Start of THE DATA
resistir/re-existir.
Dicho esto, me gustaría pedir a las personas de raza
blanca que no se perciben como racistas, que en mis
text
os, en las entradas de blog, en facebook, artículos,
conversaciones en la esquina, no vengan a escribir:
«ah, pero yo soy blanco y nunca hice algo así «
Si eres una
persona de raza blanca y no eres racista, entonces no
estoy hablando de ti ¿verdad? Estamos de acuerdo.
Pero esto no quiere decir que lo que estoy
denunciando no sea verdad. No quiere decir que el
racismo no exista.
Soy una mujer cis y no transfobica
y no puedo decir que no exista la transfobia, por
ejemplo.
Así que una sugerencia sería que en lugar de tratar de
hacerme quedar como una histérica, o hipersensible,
End of THE DATA
YOUR GOAL: Give back all of the data exactly, with every line intact.

EXPECTED ANSWER:
resistir/re-existir.
Dicho esto, me gustaría pedir a las personas de raza
blanca que no se perciben como racistas, que en mis
text
os, en las entradas de blog, en facebook, artículos,
conversaciones en la esquina, no vengan a escribir:
«ah, pero yo soy blanco y nunca hice algo así «
Si eres una
persona de raza blanca y no eres racista, entonces no
estoy hablando de ti ¿verdad? Estamos de acuerdo.
Pero esto no quiere decir que lo que estoy
denunciando no sea verdad. No quiere decir que el
racismo no exista.
Soy una mujer cis y no transfobica
y no puedo decir que no exista la transfobia, por
ejemplo.
Así que una sugerencia sería que en lugar de tratar de
hacerme quedar como una histérica, o hipersensible,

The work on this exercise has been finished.